Конфликт с А. Роммом и первая попытка уехать

А. Ромм был другом юности М. Шагала, а по итогам витебских лет стал врагом всей его жизни: самым едким и яростным злопыхателем, оставившим воспоминания, которые в контексте шагаловской полемики с наслаждением цитируют антисемиты.

Они познакомились на курсах Е. Званцевой в Петербурге: М. Шагалу было 22 года, А. Ромму — 23. Шагал в Петербурге сначала жил на «10 руб. в месяц»[165], выдаваемые ему бароном Д. Гинзбургом, к которому М. Шагал пришел с письменной рекомендацией от скульптора И. Гинцбурга. Барон «потчевал его поучениями» и в первую очередь рекомендовал найти хорошую жену, «не как у Антокольского», затем просто через лакея передал, что М. Шагал стипендии лишается («Подумал ли барон или его домашние, что будет со мной, когда я выйду из его роскошной передней?»[166]). Тогда М. Шагала взял в лакеи адвокат Гольдберг — закон разрешал юристам брать в слуги евреев, но с тем условием, что «я должен был жить и столоваться у него»[167]. Вот в такой жалкой роли и пребывал М. Шагал, когда впервые встретился с А. Роммом. Ромм был сыном богатых родителей, учившимся в престижном Петербургском университете и говорившим на трех европейских языках[168]. Разница в социальном положении была огромной. Но они подружились, несмотря на это. А может быть, благодаря этому.

Сохранилась их совместная фотография периода юности (1911 г., Париж, Люксембургский сад): А. Ромм одет в превосходную летнюю пару, двубортный костюм, белоснежную рубашку с накладным воротничком по моде, со скругленными уголками. Нижняя пуговица пиджака расстегнута, левая рука заведена за спину и согнута в локте — поза несколько комично выглядящего сейчас изящества. Нога выдвинута вперед, из-за чего его массивная фигура выглядит танцующей. На голове — невероятная шляпа с приспущенными краями (писк парижской моды 1910-х, конструкция — «колокол»). Он похож на сытого и ленивого кота. Ах да, забыл упомянуть: все это — и костюм, и шляпа, и туфли — белоснежные.
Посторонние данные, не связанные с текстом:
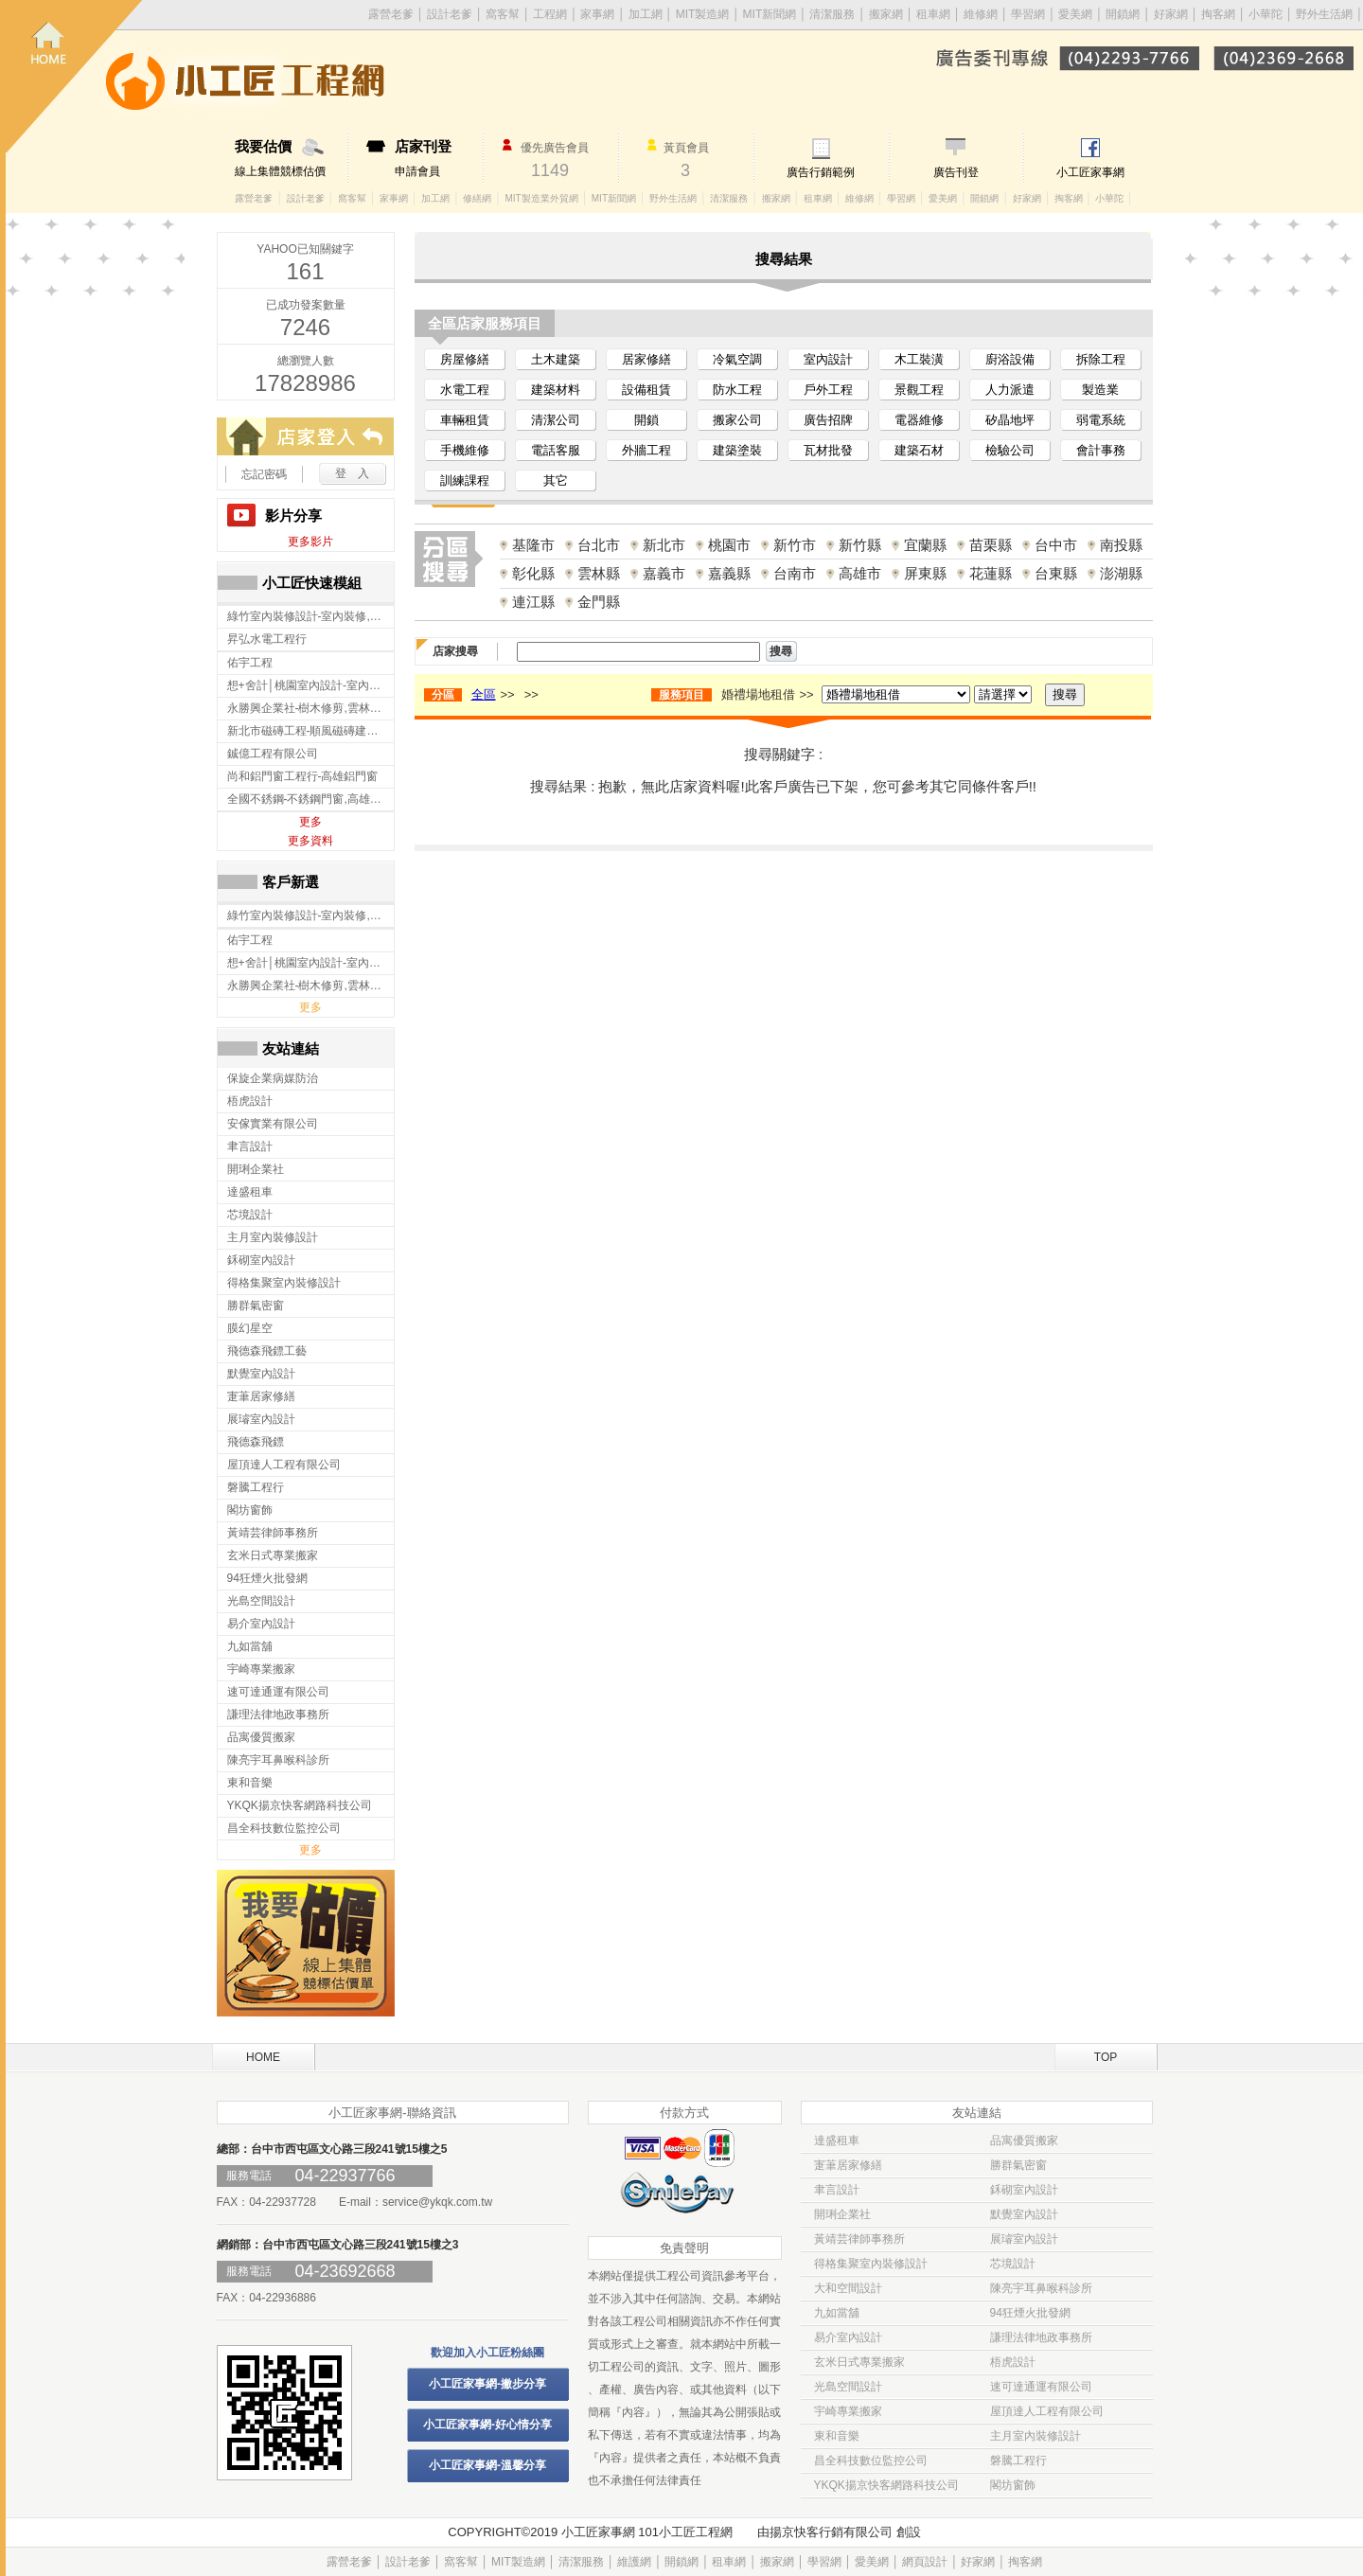 This screenshot has height=2576, width=1363. What do you see at coordinates (439, 158) in the screenshot?
I see `申請會員` at bounding box center [439, 158].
М. Шагал рядом — исхудавший, в рубашке с дешевым воротничком «акулий плавник», без накладных манжет, на которые, похоже, не было денег. На плечах у него — не то роба, не то пыльник, не то удлиненный пиджак: одежка на все случаи жизни. На голове — сплющенная шляпка-canotier из тех, которые можно увидеть на картинах Э. Мане (читай — устаревшая на 50 лет). На ногах — демисезонные ботинки со сбитыми носами, в то время как элегантные туфли А. Ромма даже не запылились — несмотря на известное свойство Люксембургского сада поднимать облака оседающей на обуви пыли.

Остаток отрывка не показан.